MOTIVO DA CANDIDATURA:

HOTEL TIPOGRAFIA DO CONTO: UMA REABILITAÇÃO QUE APORTA DINAMISMO URBANO Com esta candidatura, deseja-se sublinhar a importância da renovação estrutural e funcional dos edifícios de matriz industrial/oficinal, na reabilitação de um quarteirão urbano. Ainda que a intervenção se confine a dois lotes da Rua Álvares Cabral, no Porto, ela representa um exemplo conceptual e metodológico para intervenções congéneres. O projeto respeita a matriz do loteamento, mantendo as paredes meeiras entre parcelas, e diferenciando as intervenções em cada edifício. No edifício do Hotel Tipografia do Conto, parte-se de uma estrutura degradada, a qual é reestruturada à custa da introdução de novos sistemas construtivos em betão, ainda que articulados com materiais presentes na memória da cidade e do lugar: vigamentos em madeira de Riga reaproveitados, azulejos manufaturados, elementos em ferro latonado; no edifício do Café Cultural, de apoio ao Hotel, mantêm-se os sistemas construtivos preexistentes, introduzindo outros elementos também eles relacionados com essa memória: azulejos manufaturados, portadas recicladas, mobília histórica. A renovação funcional é também decisiva neste processo: ao criar um programa hoteleiro, que se abre a outros usos coletivos – atividades lúdicas e culturais –, este projeto dá a conhecer os vestígios da antiga Oficina Tipográfica “Gráficos Reunidos”, que ali se localizava, mas também uma sucessão de pátios interiores e jardins ocultos da rua. Desde a sua recente abertura, o Hotel Tipografia do Conto já dinamizou diversos eventos, atraindo não apenas os seus hóspedes residentes, mas também cidadãos e visitantes do Porto.
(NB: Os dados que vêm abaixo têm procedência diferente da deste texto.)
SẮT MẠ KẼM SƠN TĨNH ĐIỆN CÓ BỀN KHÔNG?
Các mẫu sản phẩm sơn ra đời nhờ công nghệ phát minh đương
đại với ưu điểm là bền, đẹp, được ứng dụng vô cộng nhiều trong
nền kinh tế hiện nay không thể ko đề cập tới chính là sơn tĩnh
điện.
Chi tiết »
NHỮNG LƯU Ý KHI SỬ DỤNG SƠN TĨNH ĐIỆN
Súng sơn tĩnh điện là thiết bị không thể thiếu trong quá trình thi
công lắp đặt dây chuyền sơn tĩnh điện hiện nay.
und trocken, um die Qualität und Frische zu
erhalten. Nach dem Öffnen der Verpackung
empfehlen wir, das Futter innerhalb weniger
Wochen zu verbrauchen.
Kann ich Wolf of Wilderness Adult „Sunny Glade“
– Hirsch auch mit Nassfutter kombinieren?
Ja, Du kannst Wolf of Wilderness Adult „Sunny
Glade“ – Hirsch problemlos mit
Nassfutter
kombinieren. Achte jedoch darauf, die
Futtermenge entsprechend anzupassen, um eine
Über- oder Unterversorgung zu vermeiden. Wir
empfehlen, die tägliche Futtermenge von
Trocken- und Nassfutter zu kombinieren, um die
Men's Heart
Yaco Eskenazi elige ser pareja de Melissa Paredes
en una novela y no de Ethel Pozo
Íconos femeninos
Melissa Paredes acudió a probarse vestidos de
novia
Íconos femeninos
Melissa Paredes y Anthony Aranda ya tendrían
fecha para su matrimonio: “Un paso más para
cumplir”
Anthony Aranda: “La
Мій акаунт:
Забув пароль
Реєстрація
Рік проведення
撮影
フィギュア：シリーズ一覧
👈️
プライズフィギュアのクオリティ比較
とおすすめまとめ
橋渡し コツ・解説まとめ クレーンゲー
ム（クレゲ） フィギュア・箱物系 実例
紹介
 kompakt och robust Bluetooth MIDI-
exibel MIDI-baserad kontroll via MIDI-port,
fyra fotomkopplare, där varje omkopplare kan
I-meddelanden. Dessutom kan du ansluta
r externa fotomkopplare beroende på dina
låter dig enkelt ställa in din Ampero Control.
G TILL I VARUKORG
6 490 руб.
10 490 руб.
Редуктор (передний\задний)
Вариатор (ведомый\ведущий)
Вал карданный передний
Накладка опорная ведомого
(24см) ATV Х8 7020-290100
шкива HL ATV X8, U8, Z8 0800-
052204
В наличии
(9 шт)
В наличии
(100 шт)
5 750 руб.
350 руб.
Essa dinâmica cria sinergias culturais, sociais e económicas no bairro formado pelas ruas de Álvares Cabral e de Cedofeita. O projeto induz um processo de gentrificação sustentável, aportando dinamismo a esse bairro, cruzando culturas e geografias locais e globais. Acreditamos, por isso, que constitui um exemplo interessante de aproveitamento de uma matriz preexistente, para nela fazer nascer novas aptidões. A isso também se chama “reabilitação urbana”.